(Extracted page text data)

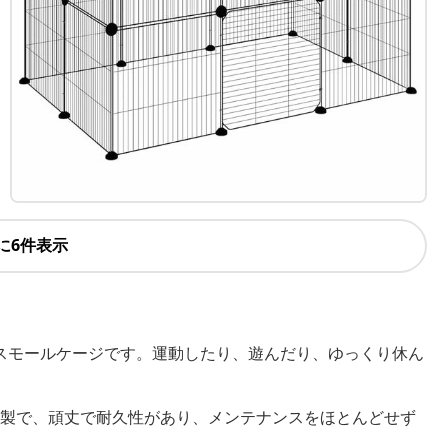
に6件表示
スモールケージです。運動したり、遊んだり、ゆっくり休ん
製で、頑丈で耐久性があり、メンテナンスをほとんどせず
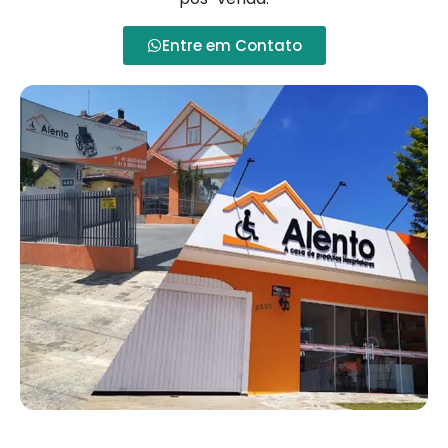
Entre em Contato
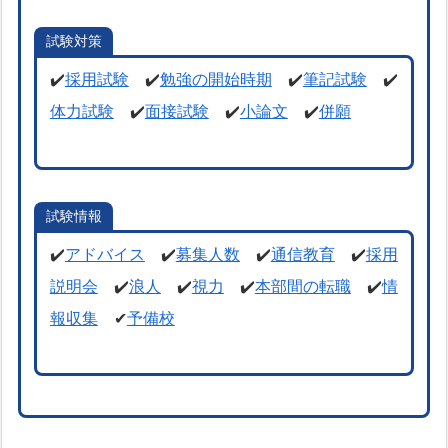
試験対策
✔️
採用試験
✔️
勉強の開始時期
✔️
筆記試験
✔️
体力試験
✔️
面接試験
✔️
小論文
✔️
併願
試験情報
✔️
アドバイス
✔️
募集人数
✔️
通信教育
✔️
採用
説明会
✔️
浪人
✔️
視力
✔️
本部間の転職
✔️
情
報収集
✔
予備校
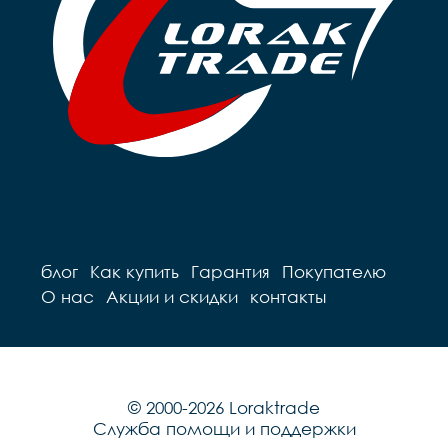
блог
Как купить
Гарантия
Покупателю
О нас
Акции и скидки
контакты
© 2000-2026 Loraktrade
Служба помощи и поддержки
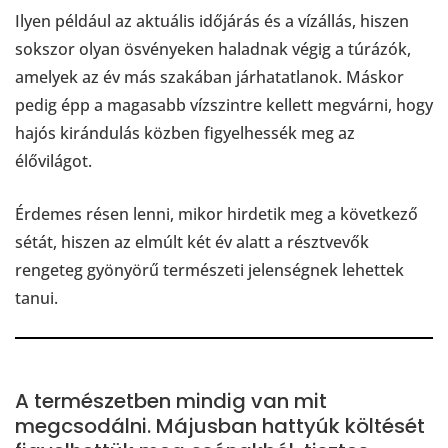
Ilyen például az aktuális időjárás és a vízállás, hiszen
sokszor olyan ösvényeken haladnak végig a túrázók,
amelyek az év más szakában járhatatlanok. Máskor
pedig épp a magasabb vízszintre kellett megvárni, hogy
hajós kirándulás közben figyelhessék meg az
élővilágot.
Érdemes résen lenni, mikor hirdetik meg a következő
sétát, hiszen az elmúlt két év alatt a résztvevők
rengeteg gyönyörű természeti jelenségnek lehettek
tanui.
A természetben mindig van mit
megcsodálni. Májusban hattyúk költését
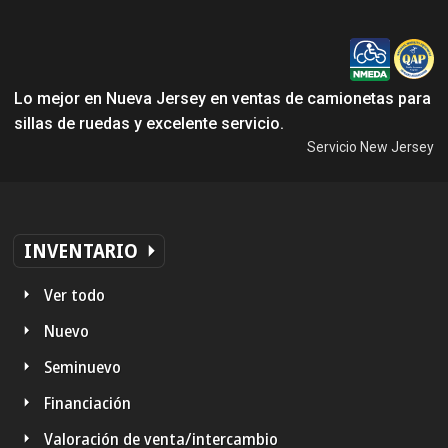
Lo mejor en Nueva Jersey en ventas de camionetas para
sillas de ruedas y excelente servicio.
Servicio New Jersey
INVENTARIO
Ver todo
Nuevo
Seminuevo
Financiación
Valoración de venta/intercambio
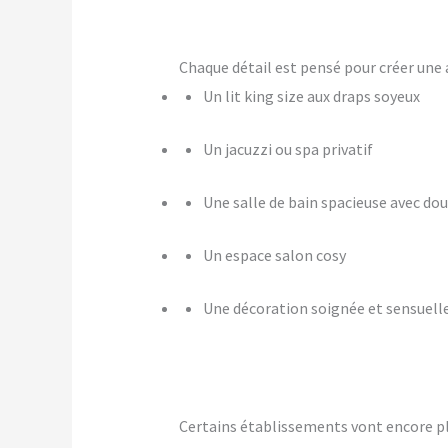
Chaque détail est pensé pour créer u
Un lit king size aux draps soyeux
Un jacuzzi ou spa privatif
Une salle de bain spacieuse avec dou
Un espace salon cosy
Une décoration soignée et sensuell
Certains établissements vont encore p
...
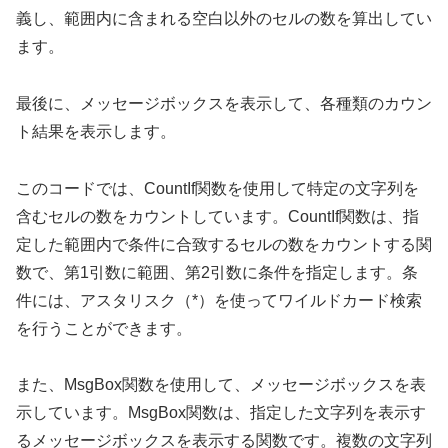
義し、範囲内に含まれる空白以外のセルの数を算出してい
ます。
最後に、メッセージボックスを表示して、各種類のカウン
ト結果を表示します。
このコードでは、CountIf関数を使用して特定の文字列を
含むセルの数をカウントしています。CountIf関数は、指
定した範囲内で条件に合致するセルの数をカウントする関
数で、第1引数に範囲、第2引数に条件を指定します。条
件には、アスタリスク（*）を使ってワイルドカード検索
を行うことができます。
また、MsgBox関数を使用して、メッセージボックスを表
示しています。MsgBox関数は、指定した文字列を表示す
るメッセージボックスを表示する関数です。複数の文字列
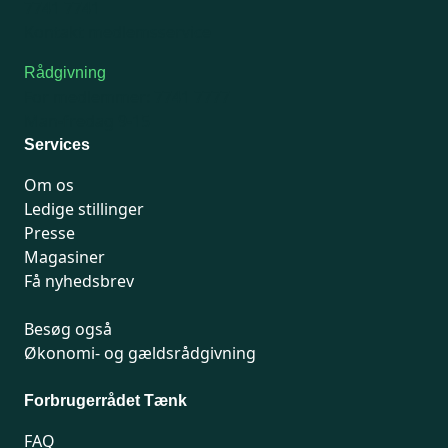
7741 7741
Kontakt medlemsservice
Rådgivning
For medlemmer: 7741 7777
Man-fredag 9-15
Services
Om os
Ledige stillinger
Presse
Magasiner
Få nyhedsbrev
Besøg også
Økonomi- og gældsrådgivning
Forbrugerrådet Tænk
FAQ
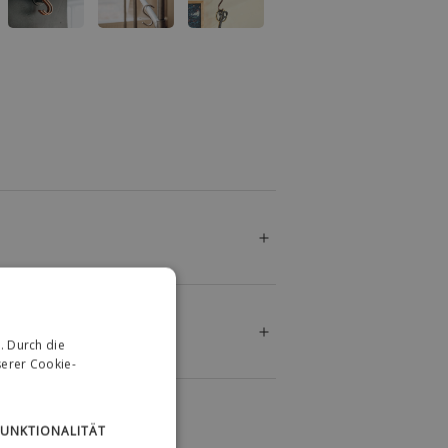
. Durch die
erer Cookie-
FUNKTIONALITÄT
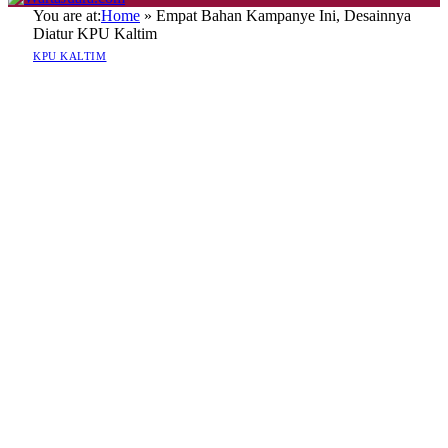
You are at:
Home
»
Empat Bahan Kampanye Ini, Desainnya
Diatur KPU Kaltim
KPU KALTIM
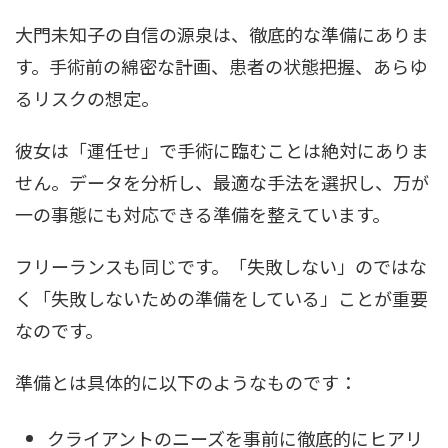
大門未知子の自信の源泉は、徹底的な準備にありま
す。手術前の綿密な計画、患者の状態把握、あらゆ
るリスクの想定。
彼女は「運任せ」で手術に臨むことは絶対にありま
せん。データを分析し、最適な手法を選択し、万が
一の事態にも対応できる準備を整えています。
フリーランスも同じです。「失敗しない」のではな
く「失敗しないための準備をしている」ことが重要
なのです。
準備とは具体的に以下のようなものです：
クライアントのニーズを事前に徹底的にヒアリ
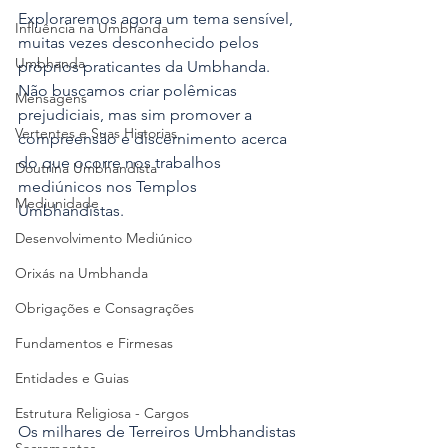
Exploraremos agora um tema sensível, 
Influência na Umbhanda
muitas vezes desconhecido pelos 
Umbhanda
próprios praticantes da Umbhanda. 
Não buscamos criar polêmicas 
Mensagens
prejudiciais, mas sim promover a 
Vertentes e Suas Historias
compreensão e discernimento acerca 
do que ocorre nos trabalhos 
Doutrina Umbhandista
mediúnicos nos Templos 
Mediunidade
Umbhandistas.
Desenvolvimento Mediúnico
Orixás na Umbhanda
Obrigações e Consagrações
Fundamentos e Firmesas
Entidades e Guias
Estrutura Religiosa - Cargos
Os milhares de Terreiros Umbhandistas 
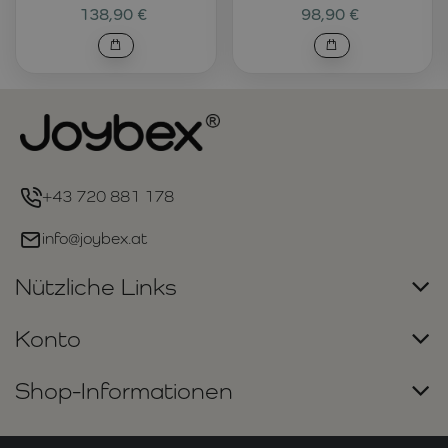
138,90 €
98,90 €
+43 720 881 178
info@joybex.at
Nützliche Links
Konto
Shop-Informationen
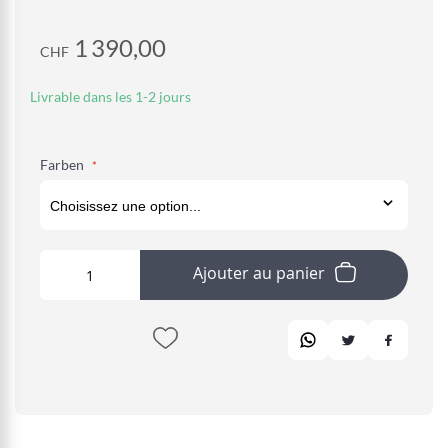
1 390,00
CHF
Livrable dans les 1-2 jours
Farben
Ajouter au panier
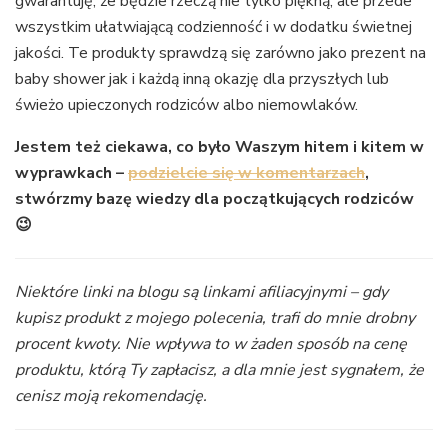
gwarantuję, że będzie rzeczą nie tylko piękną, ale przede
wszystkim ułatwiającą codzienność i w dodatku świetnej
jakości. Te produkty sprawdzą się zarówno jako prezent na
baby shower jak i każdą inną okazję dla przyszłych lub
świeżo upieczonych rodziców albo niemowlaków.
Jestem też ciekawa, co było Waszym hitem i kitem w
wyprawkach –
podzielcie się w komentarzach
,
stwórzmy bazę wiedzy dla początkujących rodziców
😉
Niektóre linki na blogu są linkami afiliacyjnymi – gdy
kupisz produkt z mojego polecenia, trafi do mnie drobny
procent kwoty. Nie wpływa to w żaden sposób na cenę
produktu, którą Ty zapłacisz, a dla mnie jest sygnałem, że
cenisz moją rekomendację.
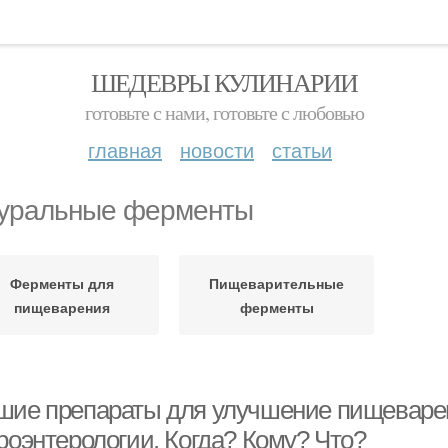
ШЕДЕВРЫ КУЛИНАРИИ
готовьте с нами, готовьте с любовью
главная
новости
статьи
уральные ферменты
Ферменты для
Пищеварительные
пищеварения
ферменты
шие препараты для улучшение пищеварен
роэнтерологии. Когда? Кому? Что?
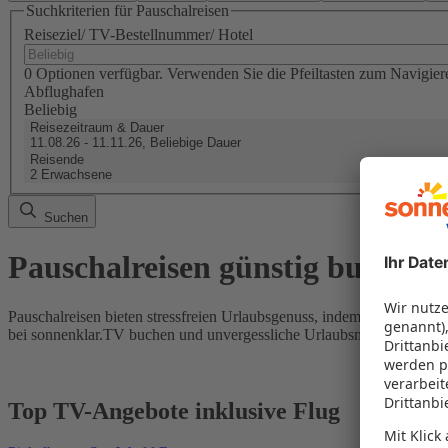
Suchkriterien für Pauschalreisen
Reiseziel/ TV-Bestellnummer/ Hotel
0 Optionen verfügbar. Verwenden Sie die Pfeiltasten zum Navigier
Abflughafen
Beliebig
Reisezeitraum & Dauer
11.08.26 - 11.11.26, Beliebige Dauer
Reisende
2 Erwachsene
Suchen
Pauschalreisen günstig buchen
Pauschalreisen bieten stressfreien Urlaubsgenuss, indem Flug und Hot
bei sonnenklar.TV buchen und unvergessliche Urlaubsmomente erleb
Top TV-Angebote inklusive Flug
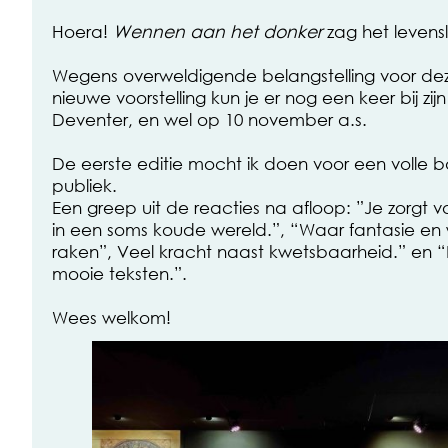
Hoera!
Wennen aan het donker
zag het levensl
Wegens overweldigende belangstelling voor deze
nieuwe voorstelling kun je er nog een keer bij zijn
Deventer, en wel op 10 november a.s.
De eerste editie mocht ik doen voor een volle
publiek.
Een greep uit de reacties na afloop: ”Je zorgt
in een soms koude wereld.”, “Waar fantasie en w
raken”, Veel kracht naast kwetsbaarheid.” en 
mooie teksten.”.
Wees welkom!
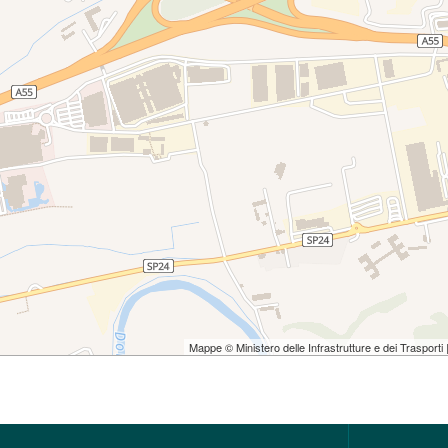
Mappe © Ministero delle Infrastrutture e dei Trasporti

• **DIRECTIONS FOR THIS TASK**
Write out word for word the lines above that run from the one with "Reisezeitraum & Dauer" to the one with "Wees welkom!". Include both end lines; exclude the images.

• **ANSWER TO THIS TASK**
Reisezeitraum & Dauer
11.08.26 - 11.11.26, Beliebige Dauer
Reisende
2 Erwachsene
Suchen
Pauschalreisen günstig buchen
Pauschalreisen bieten stressfreien Urlaubsgenuss, indem Flug und Hot
bei sonnenklar.TV buchen und unvergessliche Urlaubsmomente erleb
Top TV-Angebote inklusive Flug
Hoera!
Wennen aan het donker
zag het levensl
Wegens overweldigende belangstelling voor deze
nieuwe voorstelling kun je er nog een keer bij zijn
Deventer, en wel op 10 november a.s.
De eerste editie mocht ik doen voor een volle
publiek.
Een greep uit de reacties na afloop: ”Je zorgt
in een soms koude wereld.”, “Waar fantasie en w
raken”, Veel kracht naast kwetsbaarheid.” en 
mooie teksten.”.
Wees welkom!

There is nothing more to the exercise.